Saturday, August 13, 2016

Micro services

Intro

And we are back.

After 10 years, I'm still working in software development.


What I'm working on.

Well, after what I believe to be a failed contract, my company decided that I should be researching microservices, AWS (ECS, EC2, SES, SQS, SNS), Elastic (soon to be replaced by mongo).

What is each acronym that I'm using there?

AWS: Amazon Web Services. Yeah, I'm still on AWS. Been using it on my previous employer (a company in Argentina, that had a contract with someone from the States), where I had some sort of devops / developer position.

ECS: This is an Amazon service that allows you to use Docker inside amazon EC2 containers.

Before giving you my explanation, without reading this article by Yevgeniy Brikman, I could have never ever set up my docker tasks in ECS.

Give it a try to that link first, is the best explanation I found, way better than the amazon documentation.

The main problem that I see with the amazon guide is that you don't have an ordered tutorial.
The article by Yevgeniy Brikman is excellent.

You have the documentation, but it doesn't follow a proper order.

The first thing you will need to have if you are going to use this is an EC2 instance of the type that is optimized for ECS, for example (amzn-ami-2016.03.d-amazon-ecs-optimized)
Amazon covers the containers on the documentation, but is not the first thing.
They start the documentation with creating private docker registries that you will need way later on.

SES: Is used to send emails using the SES amazon service. SES stands for Simple Email Service.
SQS: Amazon Simple Queue Service. A simple queue, self-explanatory
SNS: Amazon Simple Notification Service. This is used to deliver notifications.

Together, SQS + SNS = Like rabbitmq. Amazon does all the heavy lifting for you. Though it has some peculiar things. Due to high replication, there is a chance that depending on how you configure your SQS, one or more workers may receive the same message published by the SNS. They state that in the documentation, your workers must be able to handle properly if a message was already processed. You can handle the visibility of a message once is consumed with a timeframe that you can configure.

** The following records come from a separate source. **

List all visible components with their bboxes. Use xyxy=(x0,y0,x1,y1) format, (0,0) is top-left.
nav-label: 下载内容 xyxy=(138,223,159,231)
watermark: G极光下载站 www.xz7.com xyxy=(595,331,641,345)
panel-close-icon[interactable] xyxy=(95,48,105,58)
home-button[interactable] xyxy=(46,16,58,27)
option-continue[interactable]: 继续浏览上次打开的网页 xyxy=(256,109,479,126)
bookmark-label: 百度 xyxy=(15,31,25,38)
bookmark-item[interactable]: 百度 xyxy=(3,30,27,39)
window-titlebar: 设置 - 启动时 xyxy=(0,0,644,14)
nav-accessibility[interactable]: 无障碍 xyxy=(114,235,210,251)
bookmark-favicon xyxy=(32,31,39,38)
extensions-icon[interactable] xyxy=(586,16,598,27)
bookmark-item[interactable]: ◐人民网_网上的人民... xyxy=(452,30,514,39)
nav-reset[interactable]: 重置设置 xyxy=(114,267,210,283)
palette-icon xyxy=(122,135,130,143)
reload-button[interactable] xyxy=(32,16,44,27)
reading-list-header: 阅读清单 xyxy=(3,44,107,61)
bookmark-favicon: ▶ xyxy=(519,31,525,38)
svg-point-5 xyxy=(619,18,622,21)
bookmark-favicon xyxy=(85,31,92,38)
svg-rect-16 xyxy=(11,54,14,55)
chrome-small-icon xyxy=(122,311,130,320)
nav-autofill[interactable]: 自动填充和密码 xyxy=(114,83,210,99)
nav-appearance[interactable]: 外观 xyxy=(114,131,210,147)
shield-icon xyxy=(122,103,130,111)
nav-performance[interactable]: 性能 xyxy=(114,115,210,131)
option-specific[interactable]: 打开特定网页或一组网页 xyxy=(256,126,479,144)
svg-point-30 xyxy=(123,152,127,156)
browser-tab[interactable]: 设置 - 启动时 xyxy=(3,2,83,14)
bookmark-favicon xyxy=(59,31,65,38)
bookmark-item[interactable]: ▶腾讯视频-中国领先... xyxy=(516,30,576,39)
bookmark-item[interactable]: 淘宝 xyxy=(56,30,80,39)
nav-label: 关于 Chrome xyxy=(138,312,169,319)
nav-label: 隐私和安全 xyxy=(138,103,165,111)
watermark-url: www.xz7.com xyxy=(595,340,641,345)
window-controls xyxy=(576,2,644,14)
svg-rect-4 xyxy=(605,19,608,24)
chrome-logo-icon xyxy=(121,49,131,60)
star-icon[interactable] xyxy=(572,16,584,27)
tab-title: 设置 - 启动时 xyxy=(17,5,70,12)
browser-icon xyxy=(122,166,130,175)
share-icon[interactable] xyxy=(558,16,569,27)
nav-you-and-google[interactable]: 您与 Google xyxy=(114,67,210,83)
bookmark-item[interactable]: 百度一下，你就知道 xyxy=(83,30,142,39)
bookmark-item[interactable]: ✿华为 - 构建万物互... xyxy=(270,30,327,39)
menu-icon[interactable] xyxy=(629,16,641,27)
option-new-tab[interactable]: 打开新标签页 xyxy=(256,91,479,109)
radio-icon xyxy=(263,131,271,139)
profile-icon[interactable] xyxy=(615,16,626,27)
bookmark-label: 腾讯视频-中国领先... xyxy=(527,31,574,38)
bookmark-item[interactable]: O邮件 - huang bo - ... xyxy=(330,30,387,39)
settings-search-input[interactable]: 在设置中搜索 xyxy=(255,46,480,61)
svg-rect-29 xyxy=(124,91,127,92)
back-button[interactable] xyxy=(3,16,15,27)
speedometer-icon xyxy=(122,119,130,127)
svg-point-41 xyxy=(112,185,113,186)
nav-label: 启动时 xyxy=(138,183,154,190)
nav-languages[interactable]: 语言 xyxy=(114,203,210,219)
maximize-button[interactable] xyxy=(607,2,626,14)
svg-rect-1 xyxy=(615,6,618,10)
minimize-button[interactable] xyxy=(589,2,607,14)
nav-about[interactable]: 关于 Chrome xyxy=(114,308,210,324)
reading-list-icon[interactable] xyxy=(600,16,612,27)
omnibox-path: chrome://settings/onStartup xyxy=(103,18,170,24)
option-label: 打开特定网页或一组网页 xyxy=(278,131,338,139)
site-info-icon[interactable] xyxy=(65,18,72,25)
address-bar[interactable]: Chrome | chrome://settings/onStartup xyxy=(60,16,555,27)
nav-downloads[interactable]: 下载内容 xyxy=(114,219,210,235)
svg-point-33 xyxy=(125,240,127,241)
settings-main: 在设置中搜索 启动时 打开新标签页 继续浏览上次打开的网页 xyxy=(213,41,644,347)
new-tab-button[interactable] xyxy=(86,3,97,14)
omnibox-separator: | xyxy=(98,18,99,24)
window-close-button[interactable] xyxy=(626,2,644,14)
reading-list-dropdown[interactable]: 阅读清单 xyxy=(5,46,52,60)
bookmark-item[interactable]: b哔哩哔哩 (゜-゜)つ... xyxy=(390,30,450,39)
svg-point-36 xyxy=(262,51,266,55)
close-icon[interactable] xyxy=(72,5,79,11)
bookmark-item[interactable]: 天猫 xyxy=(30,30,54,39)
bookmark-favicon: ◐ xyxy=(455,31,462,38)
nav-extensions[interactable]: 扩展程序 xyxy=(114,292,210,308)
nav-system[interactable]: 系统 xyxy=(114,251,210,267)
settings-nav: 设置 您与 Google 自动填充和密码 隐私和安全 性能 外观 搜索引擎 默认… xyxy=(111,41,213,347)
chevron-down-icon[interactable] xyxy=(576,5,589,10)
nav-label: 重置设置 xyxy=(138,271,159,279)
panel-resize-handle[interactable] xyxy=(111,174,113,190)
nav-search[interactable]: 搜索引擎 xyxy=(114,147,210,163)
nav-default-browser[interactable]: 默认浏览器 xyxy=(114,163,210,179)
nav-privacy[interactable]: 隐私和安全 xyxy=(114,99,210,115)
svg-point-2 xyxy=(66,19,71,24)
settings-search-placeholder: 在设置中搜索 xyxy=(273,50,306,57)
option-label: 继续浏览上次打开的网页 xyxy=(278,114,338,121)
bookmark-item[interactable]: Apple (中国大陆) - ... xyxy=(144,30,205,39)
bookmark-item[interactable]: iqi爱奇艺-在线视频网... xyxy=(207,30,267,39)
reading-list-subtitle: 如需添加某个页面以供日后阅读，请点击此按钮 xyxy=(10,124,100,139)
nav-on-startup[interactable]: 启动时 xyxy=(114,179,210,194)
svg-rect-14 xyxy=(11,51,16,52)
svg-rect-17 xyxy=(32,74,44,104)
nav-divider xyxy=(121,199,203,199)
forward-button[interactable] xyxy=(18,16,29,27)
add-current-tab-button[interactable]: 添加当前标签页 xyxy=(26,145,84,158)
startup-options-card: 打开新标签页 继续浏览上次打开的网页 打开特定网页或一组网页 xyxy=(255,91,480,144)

The other part of my highlight is going to be the SES part.
SES is like mandril (or MailChimp now). The main thing is when you start the service, you are in the sandbox mode. You will need to verify an email, and you will be only able to send emails to that verified domain.
You need to fulfill a request, so they allow you to deliver emails.
The most important part here is that they ask you how you handle bounces and complaints.
You can create an SNS topic that will receive the bounces/complaints/ deliveries, and you will hook it up with an SQS consumer.
All that, by clicking with the mouse.
Seems pretty straight forward, but they didn't put that on the page.
The main idea is that if you receive a complaint or a bounce, you just take it out of circulation (i.e., don't try to deliver emails to that recipient).

With which language?

Python 3.5.1 (yeah, I decided to use something newer)
I'm using uwsgi / flask, with the following extensions (used across some of the microservices)

  • flask-jwt
  • alembic
  • flask-sqlalchemy
  • greenlet
  • boto3
  • flasgger
  • swagger-ui
Flask-JWT: Is an extension to create JWT tokens, that will be consumed by a JS client in my case.
The extension has some gotchas, you need to read the code if you need to change things.
With some monkey-patching and inheritance, you can alter the functionality of JWT completely, but you need to spend some time reading.

flasgger: I love flasgger. I was using flask-swagger, but being honest. The heredocs under the function names make the whole thing illegible. Flasgger lets you point to a file. If you don't know what is this, this is used to write documentation for swagger-UI.

Swagger-ui: The only complex thing that I needed to do here, was to add support for the JWT token, since some endpoints are protected by JWT tokens, I didn't had a way to push the token there.
I found the way.

Authentication.

I was able to handle this by using JWT. When you are developing microservices, and you have to manage authentication, there are multiple things to take into account.
Disclaimer: this is not a definitive guide. At the moment I'm experimenting. So far is my best solution, but I believe that there are other solutions out there.
If you split a user service and a permission service, moving that token will become tricky, and it's difficult to think sometimes.
The idea is that you pass around that token until it expires.
No token, no service. Simple.
Obtaining the permissions of the entity after logging is a must, and I think that a caching strategy will be needed there.
A simple example, I log in, I obtain my permissions and put some key, like user_id: permissions in a Redis storage.
On the next request, I will ask the Redis for that user permissions.
When for some reason I decide to revoke a permission, I will delete the Redis record, and well, they will need to fetch the permissions again.

This is a work in progress, which I may extend much further later on.